“Flash, flash, flash - that’s what you want to go for”, prompts Russell de la Porte. The writer is not lecturing a group of photographers on how to shoot pictures; he is holding a workshop on writing articles, press releases, or Facebook posts. Among his listeners are programme coordinators, project managers, and researchers. Today, professional writing skills have transcended the realms of the media world and entered the daily work of nearly every field.
“Get your stuff into people’s faces”
With that in mind, the Hanns Seidel Foundation Namibia (HSF), invited de la Porte – author, trainer, and consultant – for a two-day workshop to Windhoek’s House of Democracy. On the 15th and 16th of March 2017, employees of HSF and their partner organisations were learning to get their “stuff into people’s faces”, as the writing coach put it bluntly.

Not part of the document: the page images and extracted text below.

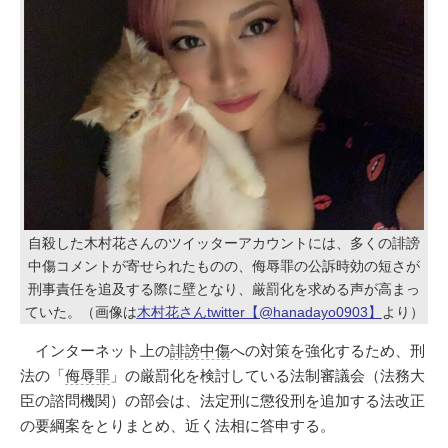
自殺した木村花さんのツイッターアカウントには、多くの誹謗
中傷コメントが寄せられたものの、侮辱罪の公訴時効の短さが
刑事責任を追及する際に壁となり、厳罰化を求める声が高まっ
ていた。（画像は
木村花さんtwitter【@hanadayo0903】
より）
インターネット上の
誹謗中傷
への対策を強化するため、刑
法の「
侮辱罪
」の厳罰化を検討している法制審議会（法務大
臣の諮問機関）の部会は、法定刑に懲役刑を追加する法改正
の要綱案をとりまとめ、近く法相に答申する。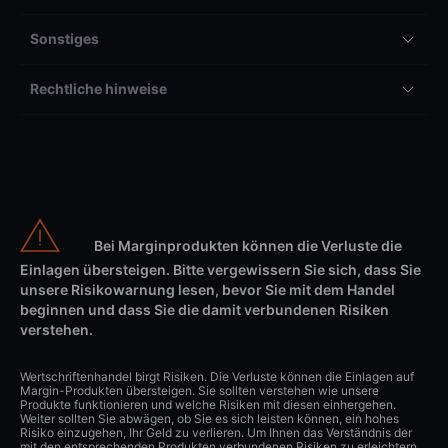
Sonstiges
Rechtliche hinweise
Bei Marginprodukten können die Verluste die
Einlagen übersteigen. Bitte vergewissern Sie sich, dass Sie
unsere Risikowarnung lesen, bevor Sie mit dem Handel
beginnen und dass Sie die damit verbundenen Risiken
verstehen.
Wertschriftenhandel birgt Risiken. Die Verluste können die Einlagen auf
Margin-Produkten übersteigen. Sie sollten verstehen wie unsere
Produkte funktionieren und welche Risiken mit diesen einhergehen.
Weiter sollten Sie abwägen, ob Sie es sich leisten können, ein hohes
Risiko einzugehen, Ihr Geld zu verlieren. Um Ihnen das Verständnis der
mit den entsprechenden Produkten verbundenen Risiken zu erleichtern,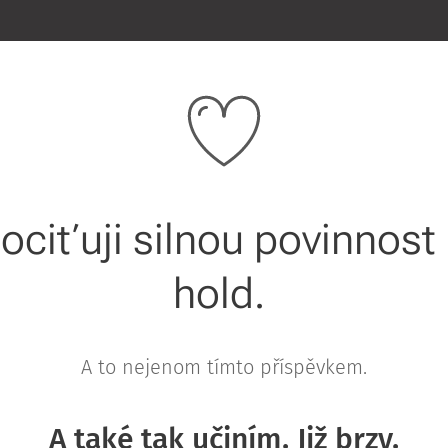
pociťuji silnou povinnost
hold.
A to nejenom tímto příspěvkem.
A také tak učiním. Již brzy.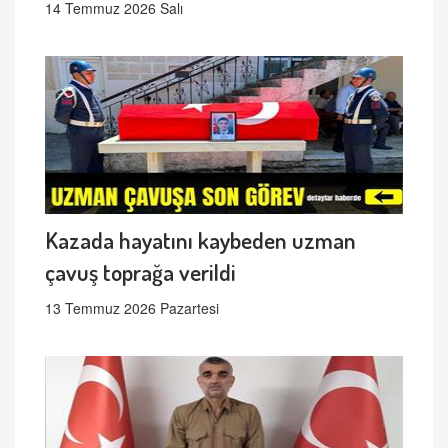
14 Temmuz 2026 Salı
Kazada hayatını kaybeden uzman
çavuş toprağa verildi
13 Temmuz 2026 Pazartesi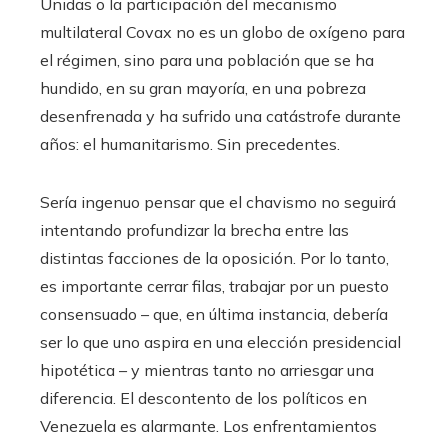
Unidas o la participación del mecanismo
multilateral Covax no es un globo de oxígeno para
el régimen, sino para una población que se ha
hundido, en su gran mayoría, en una pobreza
desenfrenada y ha sufrido una catástrofe durante
años: el humanitarismo. Sin precedentes.
Sería ingenuo pensar que el chavismo no seguirá
intentando profundizar la brecha entre las
distintas facciones de la oposición. Por lo tanto,
es importante cerrar filas, trabajar por un puesto
consensuado – que, en última instancia, debería
ser lo que uno aspira en una elección presidencial
hipotética – y mientras tanto no arriesgar una
diferencia. El descontento de los políticos en
Venezuela es alarmante. Los enfrentamientos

Because in our fast paced society, “less is more” has become the mantra of the online publishing world. With an overload of information on the web, you have to write eye-catching pieces – the snappier, the better – “flash, flash, flash”. On blogs or Social Media “a picture is worth a 1000 words”, de la Porte knows from experience. So attention over content, ranking over quality? Absolutely not. While quick attention and high ranking in search engines are great, the reader will tire quickly if the content is not adding up. That means a topic has to be well researched and carefully checked for mistakes in the editing process.
Just like any building, a good text requires a good foundation. Here, structure, grammar, spelling, and punctuation are those fundaments, and they are often overlooked. A faulty text will gnaw on the credibility of the author and in the process on the company they are representing.
“Get straight to the point with as few words as possible”
Being aware of today’s struggle to produce quality content on the web, the author released a book in 2014, entitled “The Natural Creative Process in Writing”. There, he emphasises the importance of writing fault-free and reveals tips and tricks on how to “get yourself into that creative mindset”. Tight and vibrant writing are among the core virtues of a good copywriter: “Get straight to the point with as few words as possible”, de la Porte quotes, book in hand.
And yet, you can have the most creatively written piece, red-line-free in every spell check, and still get no attention. That’s where Google Plus (G +) come into play, says the trainer. Getting high up on the world’s number one search engine is as important as getting the piece on paper. Posting on G+ will likely lead to a better search engine ranking because your text is directly indexed by Google.
Following the basic rules presented by Russell de la Porte, now comes practice. Only that will make you a pro.